What a sham! Poo on you!
You shall not still my tongue,
nor shall you have me.
Cash? Mere bribery.
You’ve noticed but my shapely form
and never asked my name.
My name is Ava. Tar it not.
You shall not name me a witch, sir.
I am a woman of substance.
And you sir, are but a juggernaut,
steamrolling your way
into petticoats of young girls.
Threatening them like Tituba,
dare they not succomb.
Poor Tituba, incarcerated,
questioned these many days.
I have talked with them all, sir.
No longer will they remain silent.
No longer are they your mollified band.
Ana and Sarah, Elizabeth,
Susannah, and Rebecca as well.
In church on the morrow, sir
they will bare their legs, thigh high.
Exhibit their bruises and mottled skin,
then point their fingers at you.
You are the witch sir.
May you burn in hell.
Written for Tuesday Poetics at dVerse, the virtual pub for poets around the globe.

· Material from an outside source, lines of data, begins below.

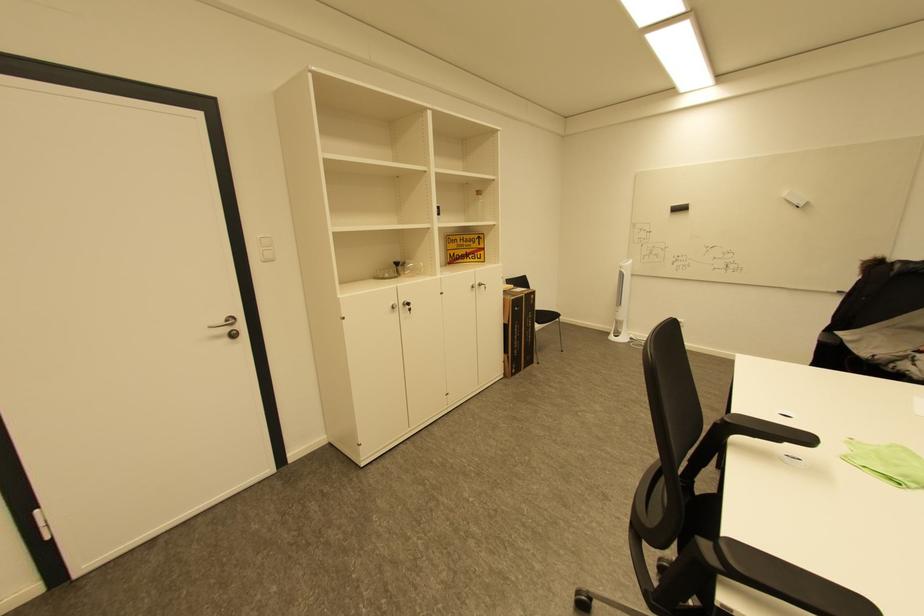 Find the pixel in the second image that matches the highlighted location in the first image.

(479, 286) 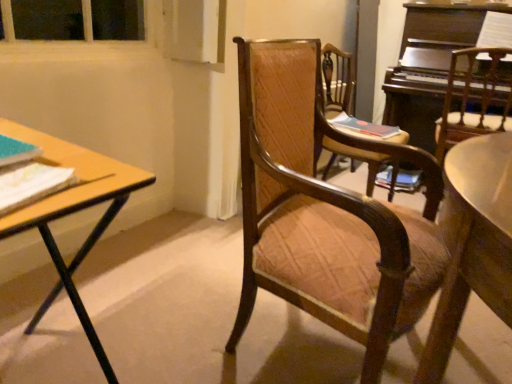 The height and width of the screenshot is (384, 512). I want to click on vacant space to the right of white paper at left, the 1th book in the front-to-back sequence, so click(x=71, y=203). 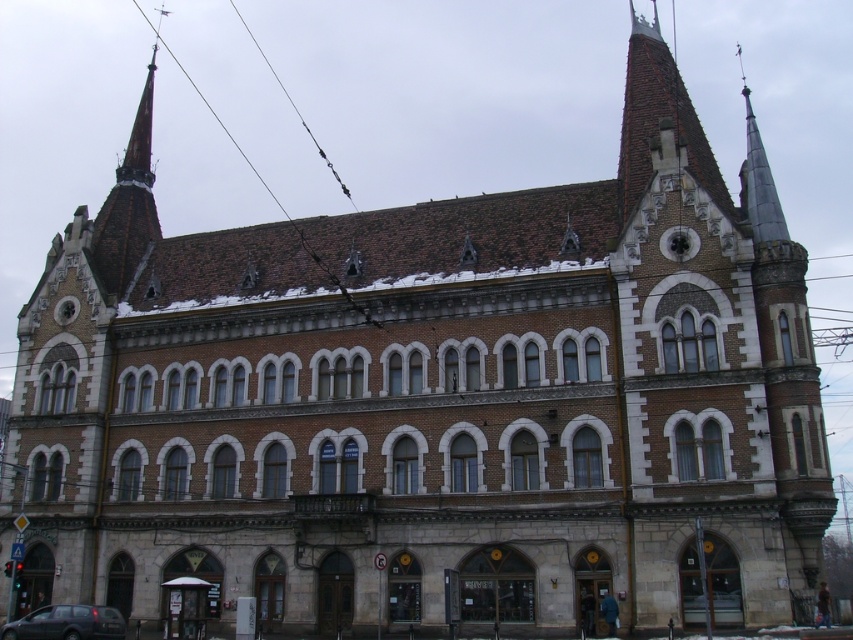 Question: Which of the following is the farthest from the observer?

Choices:
 (A) brown wire at upper center
 (B) dark gray metallic van at lower left

Answer: (A)

Question: Can you confirm if dark gray metallic van at lower left is smaller than brown wire at upper center?

Choices:
 (A) yes
 (B) no

Answer: (A)

Question: Does dark gray metallic van at lower left have a smaller size compared to brown wire at upper center?

Choices:
 (A) no
 (B) yes

Answer: (B)

Question: Does dark gray metallic van at lower left appear over brown wire at upper center?

Choices:
 (A) no
 (B) yes

Answer: (A)

Question: Which point appears closest to the camera in this image?

Choices:
 (A) click(x=12, y=627)
 (B) click(x=276, y=200)

Answer: (A)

Today, Punam is hosting from India, where she’s been celebrating Diwali. She introduces us to a number of words from Indian languages that have become a part of the English language. For example, bandana comes from ‘bandhana’ which means to tie as well as ‘bandhej’ which is the art of tie-dye technique used on fabrics in Rajasthan and Gujarat. Punam provides us with 15 such words and asks us to include 4 in our poem. I’ve used 5: shampoo, cashmere, avatar, juggernaut, and bandana. See if you can find them all!

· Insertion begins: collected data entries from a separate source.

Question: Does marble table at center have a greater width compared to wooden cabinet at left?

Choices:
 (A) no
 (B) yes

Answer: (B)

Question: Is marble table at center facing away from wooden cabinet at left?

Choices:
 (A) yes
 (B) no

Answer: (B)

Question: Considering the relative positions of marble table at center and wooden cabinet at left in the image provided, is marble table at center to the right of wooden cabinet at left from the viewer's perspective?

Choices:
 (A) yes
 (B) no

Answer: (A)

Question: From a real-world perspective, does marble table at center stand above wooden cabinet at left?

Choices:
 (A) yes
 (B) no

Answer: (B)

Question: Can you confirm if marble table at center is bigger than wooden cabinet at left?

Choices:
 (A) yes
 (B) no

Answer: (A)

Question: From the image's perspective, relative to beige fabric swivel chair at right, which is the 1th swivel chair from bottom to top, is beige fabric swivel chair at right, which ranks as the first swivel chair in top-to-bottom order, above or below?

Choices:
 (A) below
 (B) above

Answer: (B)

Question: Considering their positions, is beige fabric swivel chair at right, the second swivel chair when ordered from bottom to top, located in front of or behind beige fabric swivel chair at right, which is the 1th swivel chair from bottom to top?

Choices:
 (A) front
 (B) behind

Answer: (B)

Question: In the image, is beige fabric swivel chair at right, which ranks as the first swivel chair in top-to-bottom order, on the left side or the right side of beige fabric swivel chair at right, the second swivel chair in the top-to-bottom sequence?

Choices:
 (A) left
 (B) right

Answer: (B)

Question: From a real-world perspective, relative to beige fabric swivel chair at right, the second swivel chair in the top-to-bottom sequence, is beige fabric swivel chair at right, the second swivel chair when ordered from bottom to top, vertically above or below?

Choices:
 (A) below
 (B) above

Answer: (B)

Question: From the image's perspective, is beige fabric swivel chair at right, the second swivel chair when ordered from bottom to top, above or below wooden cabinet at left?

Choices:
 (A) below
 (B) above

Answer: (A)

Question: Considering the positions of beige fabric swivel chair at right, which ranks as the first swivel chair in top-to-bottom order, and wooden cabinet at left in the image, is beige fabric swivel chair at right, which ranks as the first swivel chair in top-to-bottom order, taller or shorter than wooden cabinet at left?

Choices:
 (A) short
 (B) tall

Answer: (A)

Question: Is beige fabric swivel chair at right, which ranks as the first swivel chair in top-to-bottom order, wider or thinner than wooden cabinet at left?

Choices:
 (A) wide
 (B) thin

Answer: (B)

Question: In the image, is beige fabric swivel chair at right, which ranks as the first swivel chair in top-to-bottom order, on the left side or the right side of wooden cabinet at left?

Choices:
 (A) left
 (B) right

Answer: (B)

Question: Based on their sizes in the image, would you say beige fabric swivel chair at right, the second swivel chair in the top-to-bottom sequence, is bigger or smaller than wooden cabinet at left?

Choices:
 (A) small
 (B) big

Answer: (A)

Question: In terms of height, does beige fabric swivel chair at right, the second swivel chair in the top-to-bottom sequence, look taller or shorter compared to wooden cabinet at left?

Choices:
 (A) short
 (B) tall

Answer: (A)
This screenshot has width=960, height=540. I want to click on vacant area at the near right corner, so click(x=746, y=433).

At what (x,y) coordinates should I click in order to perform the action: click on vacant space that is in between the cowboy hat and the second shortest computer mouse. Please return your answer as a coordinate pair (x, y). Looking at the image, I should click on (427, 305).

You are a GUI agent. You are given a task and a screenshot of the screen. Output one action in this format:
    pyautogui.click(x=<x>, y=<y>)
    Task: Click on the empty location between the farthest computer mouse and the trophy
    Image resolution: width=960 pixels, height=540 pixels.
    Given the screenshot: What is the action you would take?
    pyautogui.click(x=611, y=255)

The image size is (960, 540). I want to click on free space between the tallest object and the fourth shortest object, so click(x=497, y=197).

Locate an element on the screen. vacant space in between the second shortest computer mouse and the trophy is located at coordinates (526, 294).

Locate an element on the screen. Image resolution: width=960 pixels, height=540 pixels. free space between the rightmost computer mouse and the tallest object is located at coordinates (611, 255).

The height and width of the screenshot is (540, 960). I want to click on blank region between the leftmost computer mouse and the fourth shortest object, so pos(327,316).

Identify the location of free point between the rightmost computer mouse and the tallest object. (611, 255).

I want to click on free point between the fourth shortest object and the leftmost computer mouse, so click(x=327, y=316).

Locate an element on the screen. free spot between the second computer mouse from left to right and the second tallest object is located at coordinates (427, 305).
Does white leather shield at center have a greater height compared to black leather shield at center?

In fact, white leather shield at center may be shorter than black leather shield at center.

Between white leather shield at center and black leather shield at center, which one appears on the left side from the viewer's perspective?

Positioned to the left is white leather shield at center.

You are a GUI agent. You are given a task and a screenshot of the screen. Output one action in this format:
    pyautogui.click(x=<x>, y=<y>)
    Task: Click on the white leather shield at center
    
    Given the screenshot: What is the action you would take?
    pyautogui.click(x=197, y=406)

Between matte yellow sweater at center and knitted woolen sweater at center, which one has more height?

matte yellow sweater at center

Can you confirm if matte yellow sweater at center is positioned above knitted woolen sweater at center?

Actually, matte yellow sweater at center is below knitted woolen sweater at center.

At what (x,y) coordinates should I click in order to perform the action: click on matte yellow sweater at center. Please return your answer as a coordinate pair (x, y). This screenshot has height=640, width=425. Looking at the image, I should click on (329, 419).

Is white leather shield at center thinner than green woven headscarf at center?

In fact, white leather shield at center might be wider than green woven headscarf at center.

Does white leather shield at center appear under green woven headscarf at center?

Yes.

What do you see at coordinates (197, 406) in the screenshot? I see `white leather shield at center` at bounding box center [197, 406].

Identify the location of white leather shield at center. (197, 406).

The poem obviously refers to the Salem Witch Trials of 1692. Sarah Good, Elizabeth Howe, Susannah Martin, and Rebecca Nurse were all convicted and hung.

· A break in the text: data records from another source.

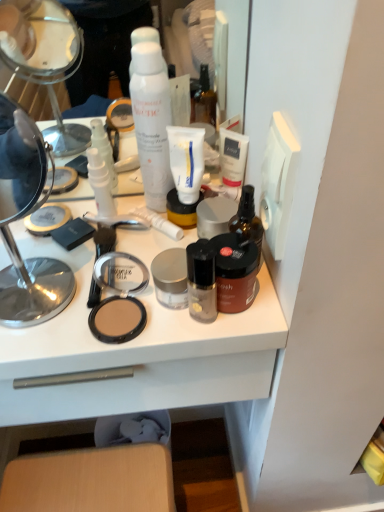 Find the location of a particular element. The height and width of the screenshot is (512, 384). blank area to the left of white matte shaving cream at center is located at coordinates (76, 225). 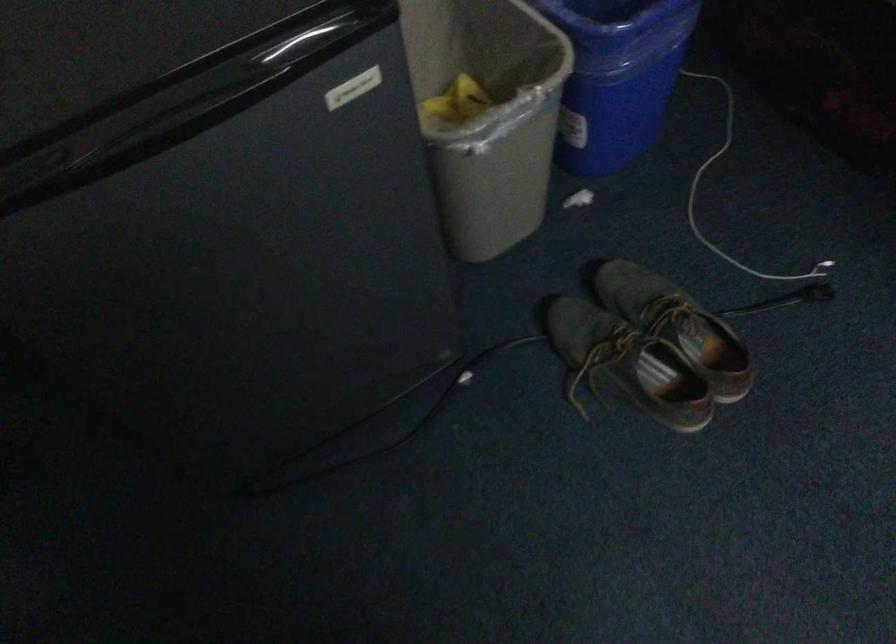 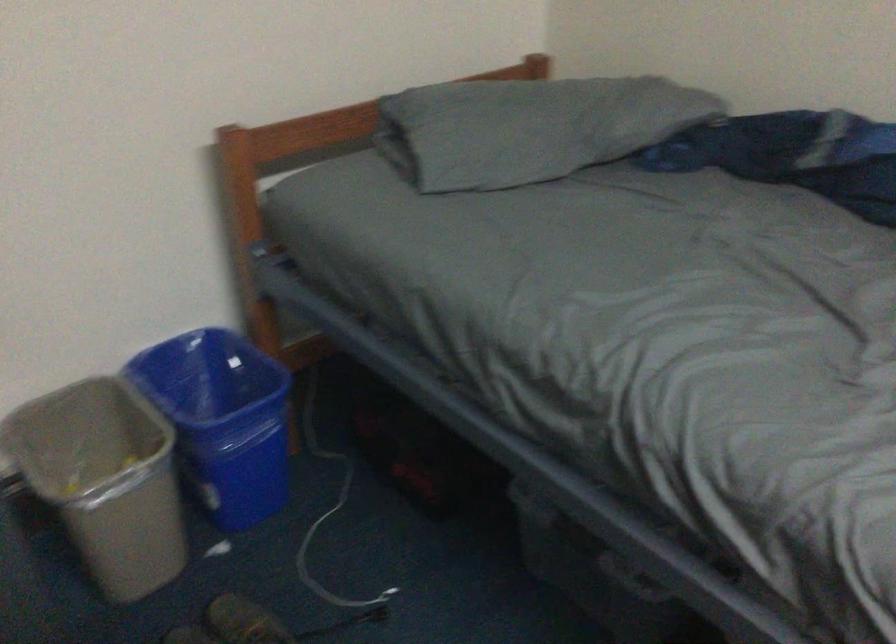 Question: I am providing you with two images of the same scene from different viewpoints. After the viewpoint changes to image2, which objects are now occluded?

Choices:
 (A) grey trash can
 (B) blue trash can
 (C) white electrical cable
 (D) none of these

Answer: (D) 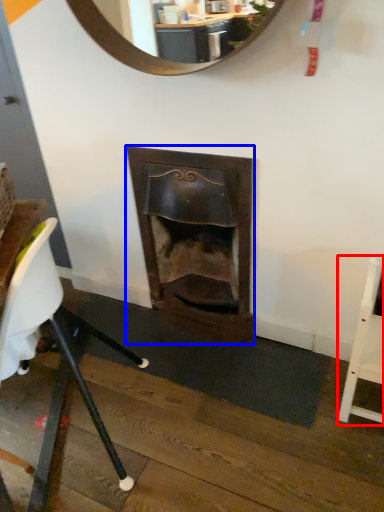 Question: Which object is closer to the camera taking this photo, chair (highlighted by a red box) or fireplace (highlighted by a blue box)?

Choices:
 (A) chair
 (B) fireplace

Answer: (A) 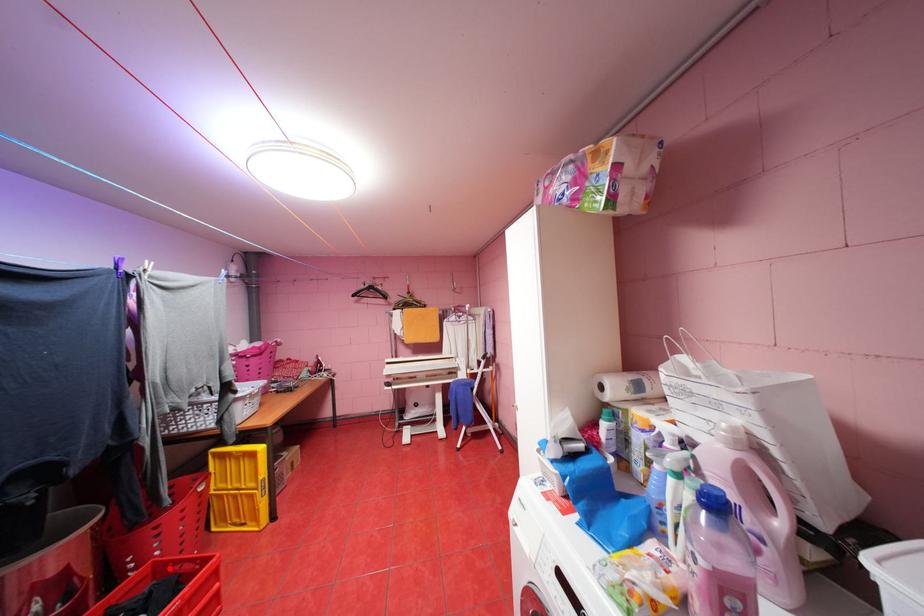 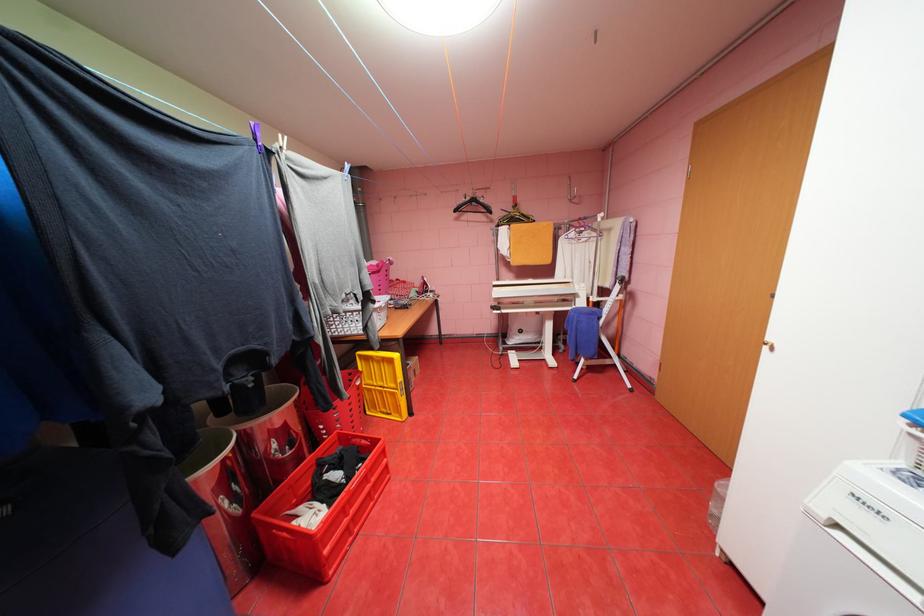 Question: I am providing you with two images of the same scene from different viewpoints. In image1, a red point is highlighted. Considering the same 3D point in image2, which of the following is correct?

Choices:
 (A) It is closer
 (B) It is farther

Answer: (A)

You’ll find the photo here in an article written about Salem’s history. It’s the home of Judge Jonathan Corwin (1640 – 1718) and is the only structure you can visit in Salem today with direct ties to the Witch Trials. By the way, Salem is literally overrun with tourists this time of year! Living in Boston, we are but a 30 minute commuter rail trip away. We visit Salem in the summer for fun….don’t go near it in October!